COLUMBIA, Mo. — Max Copeland bites his lip. Which is awesome to watch, because up close, Max Copeland biting his lip is like a kettle trying to hold in the popcorn, a rumbling volcano straining to internalize its lava.
“Oh, you know,” Missouri’s senior guard says, eyes blazing as if General Sherman just marched troops inside one of his ears and set fire to his skull. “We’re just working hard. Trying to get better.”
Yeah, but Tennessee’s Tiny Richardson guaranteed a win over the Tigers on Saturday …
And there’s the lip bite again.
You can see the wheels turning, upstairs, and Max Copeland — 6-foot-3, 300 pounds of Montana mean, a dude with a giant gash where the bridge of his nose should be, a cat who looks like he used to roadie for Lemmy and the rest of the loons in Motorhead — is thinking absolutely beautiful, unprintable things.
But rather than reveal those beautiful, unprintable things, he makes a strained face, as if The Incredible Hulk is giving him a wedgie, smiles through gritted teeth and says this:
“Well, you know, we’re just focusing on getting better and working hard in practice. We’re just working hard, trying to get better.”
That’s it? Anything else?
“Nope,” Copeland said, biting harder this time, barely suppressing a laugh. “Oh, you know, I’m kind of reclusive when it comes the whole social-media platform, so I don’t know anything about that.
Another lip bite.
“We’re just working hard, trying to get better.”

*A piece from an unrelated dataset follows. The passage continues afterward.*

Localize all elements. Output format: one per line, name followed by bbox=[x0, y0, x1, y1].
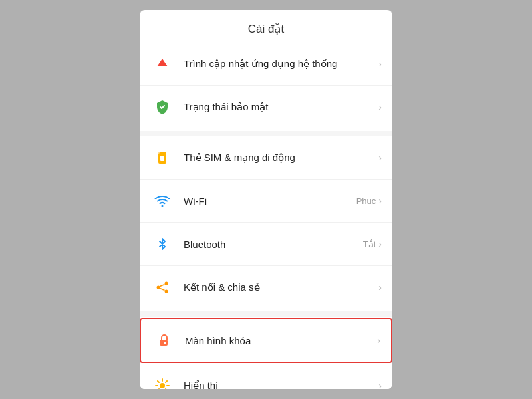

Oh, Tiny. You genius, you.
Here Mizzou was looking for something to get its collective minds off of a groin-punch of a loss to South Carolina at home, and you went and told the folks who cover your Volunteers:
“We’ll beat Missouri, I’ll promise you that.”
Which is funny, because if there was ever a board that needed a bulletin, it’s the one in the Tigers’ locker room right now. If there was ever a team that needed a reason to rally around a new cause, brother, it’s this one.
“I mean, that’s fuel to our fire,” Mizzou quarterback Maty Mauk says. “And we’re going to come out firing this week. No matter what he said, we’re going to play Mizzou football.”
So, hey, dude, thanks for that.
“Not really sure, but I guess that’s smart,” wideout L’Damian Washington says with a grin.
“Because I guess if he would’ve guaranteed a win for Missouri, Tennessee fans wouldn’t have been excited about that, right? He goes to Tennessee. Guess that’s a smart guy.”
Smart or loopy.
Either way, no disrespect, right?
“None taken,” Washington says. “Gotta go out and play Saturday.”
In Richardson’s defense, if the Vols harbored any ill will, any desire for payback after last year’s Mizzou-UT matchup in Knoxville, that’s perfectly understandable. The Tigers turned up at Neyland Stadium last November seeking their first SEC road win; rallied from a 21-7 halftime deficit to force a 28-all tie thanks to a 25-yard touchdown pass off — shades of Connor Shaw last weekend — a 4th-and-12 heave with 47 seconds left; weathered four wild overtimes; and escaped with a 51-48 victory.
“It’s a really tough place to play — they’re a really good team, it’s loud, it’s a crazy stadium, man,” Copeland says of Rocky Top. “It was an emotional win. But at the same time, we’re a different team this year. They’re a different team. This is really a new game. I mean, that game is a million miles away. We really don’t think about that too much anymore.”
So now the page turns. And, maybe, thanks to our man Tiny, a little quicker than it might have normally.
“The past is a part of us, but it’s not really who we are,” Copeland says. “And there’s wisdom in losing. We can find wisdom in it if we choose to extract it.
“Honestly, this is a mature team. This is the most mature I’ve been, which is not saying much. But I’m getting better, and I feel like my brothers are all fairly mature competitors. And we’re going make sure that we don’t feel ‘hung over’ from (last week’s) game.”
Mad Max chuckles. Knowingly. Fiendishly. After all, when a volcano has waited this long to erupt, what’s three more days?